_What you will do_: Every line of the listing is returned unchanged, and every picture is dropped.

_Material for the task_:
────────

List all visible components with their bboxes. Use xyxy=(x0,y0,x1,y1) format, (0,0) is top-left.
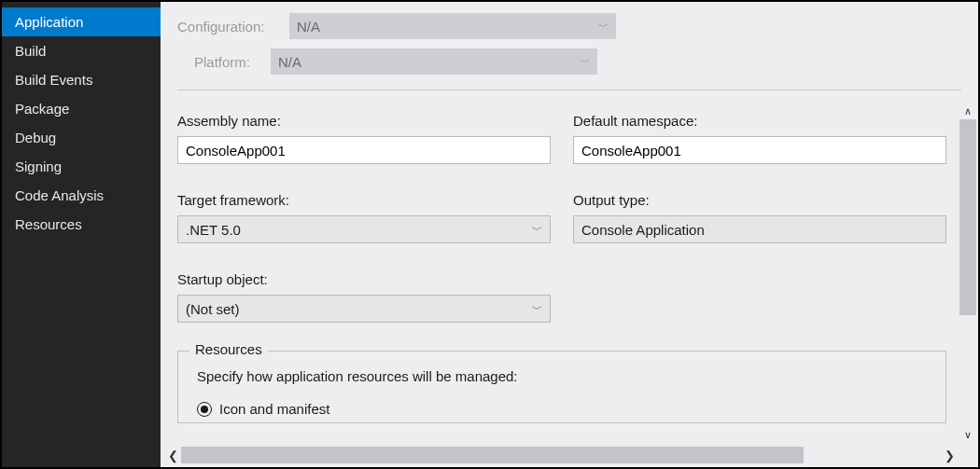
default-namespace-label: Default namespace: xyxy=(573,109,946,131)
scroll-down-icon[interactable]: ∨ xyxy=(959,426,976,443)
icon-and-manifest-radio[interactable]: Icon and manifest xyxy=(197,401,931,422)
horizontal-scrollbar[interactable]: ❮ ❯ xyxy=(164,447,958,463)
scroll-up-icon[interactable]: ∧ xyxy=(959,103,976,119)
vertical-scroll-thumb[interactable] xyxy=(959,119,976,315)
output-type-label: Output type: xyxy=(573,188,946,210)
divider xyxy=(177,90,961,90)
vertical-scrollbar[interactable]: ∧ ∨ xyxy=(959,103,976,443)
horizontal-scroll-thumb[interactable] xyxy=(181,447,804,463)
main-panel: Configuration: N/A ﹀ Platform: N/A ﹀ Ass… xyxy=(161,2,978,467)
sidebar-nav: Application Build Build Events Package D… xyxy=(2,2,161,467)
target-framework-select[interactable]: .NET 5.0 ﹀ xyxy=(177,215,551,243)
form-body: Assembly name: Default namespace: Target… xyxy=(161,98,978,423)
target-framework-label: Target framework: xyxy=(177,188,551,210)
sidebar-item-debug[interactable]: Debug xyxy=(2,123,161,152)
chevron-down-icon: ﹀ xyxy=(580,55,590,69)
platform-row: Platform: N/A ﹀ xyxy=(177,48,961,75)
chevron-down-icon: ﹀ xyxy=(532,223,542,237)
assembly-name-label: Assembly name: xyxy=(177,109,551,131)
output-type-value: Console Application xyxy=(581,222,705,238)
default-namespace-input[interactable] xyxy=(573,136,946,164)
platform-label: Platform: xyxy=(194,54,261,70)
config-toolbar: Configuration: N/A ﹀ Platform: N/A ﹀ xyxy=(161,2,978,98)
resources-legend: Resources xyxy=(189,341,268,357)
scroll-left-icon[interactable]: ❮ xyxy=(164,447,181,463)
sidebar-item-build[interactable]: Build xyxy=(2,36,161,65)
radio-icon xyxy=(197,402,212,417)
sidebar-item-signing[interactable]: Signing xyxy=(2,152,161,181)
sidebar-item-code-analysis[interactable]: Code Analysis xyxy=(2,181,161,210)
chevron-down-icon: ﹀ xyxy=(532,302,542,316)
configuration-row: Configuration: N/A ﹀ xyxy=(177,13,961,39)
output-type-select[interactable]: Console Application xyxy=(573,215,946,243)
vertical-scroll-track[interactable] xyxy=(959,119,976,426)
configuration-label: Configuration: xyxy=(177,19,280,34)
icon-and-manifest-label: Icon and manifest xyxy=(219,401,329,417)
sidebar-item-package[interactable]: Package xyxy=(2,94,161,123)
startup-object-value: (Not set) xyxy=(186,301,240,317)
resources-group: Resources Specify how application resour… xyxy=(177,351,946,423)
sidebar-item-resources[interactable]: Resources xyxy=(2,210,161,239)
platform-value: N/A xyxy=(278,54,301,70)
assembly-name-input[interactable] xyxy=(177,136,551,164)
sidebar-item-application[interactable]: Application xyxy=(2,7,161,36)
form-scroll-region: Assembly name: Default namespace: Target… xyxy=(161,98,978,467)
configuration-value: N/A xyxy=(297,19,320,34)
startup-object-label: Startup object: xyxy=(177,268,551,289)
chevron-down-icon: ﹀ xyxy=(598,20,609,34)
platform-select: N/A ﹀ xyxy=(271,48,597,75)
resources-description: Specify how application resources will b… xyxy=(197,368,931,384)
horizontal-scroll-track[interactable] xyxy=(181,447,941,463)
configuration-select: N/A ﹀ xyxy=(289,13,616,39)
target-framework-value: .NET 5.0 xyxy=(186,222,241,238)
sidebar-item-build-events[interactable]: Build Events xyxy=(2,65,161,94)
scroll-right-icon[interactable]: ❯ xyxy=(941,447,958,463)
project-properties-window: Application Build Build Events Package D… xyxy=(0,0,980,469)
startup-object-select[interactable]: (Not set) ﹀ xyxy=(177,295,551,323)
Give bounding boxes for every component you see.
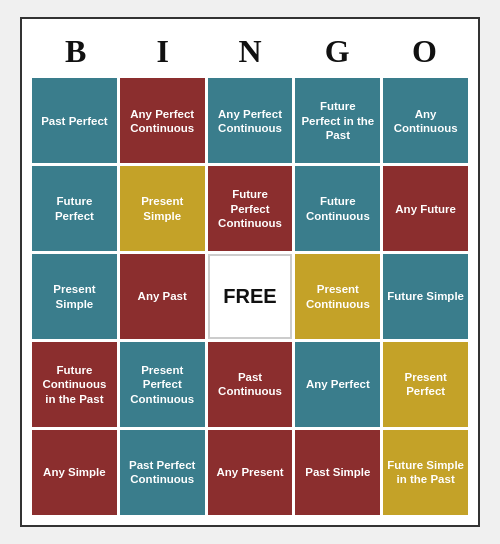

────────

_Answer box_:
List all visible components with their bboxes. Use xyxy=(x0,y0,x1,y1) format, (0,0) is top-left.
default-namespace-label: Default namespace: xyxy=(573,109,946,131)
scroll-down-icon[interactable]: ∨ xyxy=(959,426,976,443)
icon-and-manifest-radio[interactable]: Icon and manifest xyxy=(197,401,931,422)
horizontal-scrollbar[interactable]: ❮ ❯ xyxy=(164,447,958,463)
scroll-up-icon[interactable]: ∧ xyxy=(959,103,976,119)
vertical-scroll-thumb[interactable] xyxy=(959,119,976,315)
output-type-label: Output type: xyxy=(573,188,946,210)
divider xyxy=(177,90,961,90)
vertical-scrollbar[interactable]: ∧ ∨ xyxy=(959,103,976,443)
horizontal-scroll-thumb[interactable] xyxy=(181,447,804,463)
main-panel: Configuration: N/A ﹀ Platform: N/A ﹀ Ass… xyxy=(161,2,978,467)
sidebar-nav: Application Build Build Events Package D… xyxy=(2,2,161,467)
target-framework-select[interactable]: .NET 5.0 ﹀ xyxy=(177,215,551,243)
form-body: Assembly name: Default namespace: Target… xyxy=(161,98,978,423)
target-framework-label: Target framework: xyxy=(177,188,551,210)
sidebar-item-debug[interactable]: Debug xyxy=(2,123,161,152)
chevron-down-icon: ﹀ xyxy=(580,55,590,69)
platform-row: Platform: N/A ﹀ xyxy=(177,48,961,75)
chevron-down-icon: ﹀ xyxy=(532,223,542,237)
assembly-name-label: Assembly name: xyxy=(177,109,551,131)
output-type-value: Console Application xyxy=(581,222,705,238)
default-namespace-input[interactable] xyxy=(573,136,946,164)
platform-label: Platform: xyxy=(194,54,261,70)
config-toolbar: Configuration: N/A ﹀ Platform: N/A ﹀ xyxy=(161,2,978,98)
resources-legend: Resources xyxy=(189,341,268,357)
scroll-left-icon[interactable]: ❮ xyxy=(164,447,181,463)
sidebar-item-build[interactable]: Build xyxy=(2,36,161,65)
radio-icon xyxy=(197,402,212,417)
sidebar-item-signing[interactable]: Signing xyxy=(2,152,161,181)
sidebar-item-code-analysis[interactable]: Code Analysis xyxy=(2,181,161,210)
chevron-down-icon: ﹀ xyxy=(532,302,542,316)
configuration-row: Configuration: N/A ﹀ xyxy=(177,13,961,39)
output-type-select[interactable]: Console Application xyxy=(573,215,946,243)
vertical-scroll-track[interactable] xyxy=(959,119,976,426)
configuration-label: Configuration: xyxy=(177,19,280,34)
icon-and-manifest-label: Icon and manifest xyxy=(219,401,329,417)
sidebar-item-package[interactable]: Package xyxy=(2,94,161,123)
startup-object-value: (Not set) xyxy=(186,301,240,317)
resources-group: Resources Specify how application resour… xyxy=(177,351,946,423)
sidebar-item-resources[interactable]: Resources xyxy=(2,210,161,239)
platform-value: N/A xyxy=(278,54,301,70)
assembly-name-input[interactable] xyxy=(177,136,551,164)
sidebar-item-application[interactable]: Application xyxy=(2,7,161,36)
form-scroll-region: Assembly name: Default namespace: Target… xyxy=(161,98,978,467)
configuration-value: N/A xyxy=(297,19,320,34)
startup-object-label: Startup object: xyxy=(177,268,551,289)
chevron-down-icon: ﹀ xyxy=(598,20,609,34)
platform-select: N/A ﹀ xyxy=(271,48,597,75)
resources-description: Specify how application resources will b… xyxy=(197,368,931,384)
horizontal-scroll-track[interactable] xyxy=(181,447,941,463)
configuration-select: N/A ﹀ xyxy=(289,13,616,39)
target-framework-value: .NET 5.0 xyxy=(186,222,241,238)
sidebar-item-build-events[interactable]: Build Events xyxy=(2,65,161,94)
scroll-right-icon[interactable]: ❯ xyxy=(941,447,958,463)
project-properties-window: Application Build Build Events Package D… xyxy=(0,0,980,469)
startup-object-select[interactable]: (Not set) ﹀ xyxy=(177,295,551,323)
Give bounding boxes for every component you see.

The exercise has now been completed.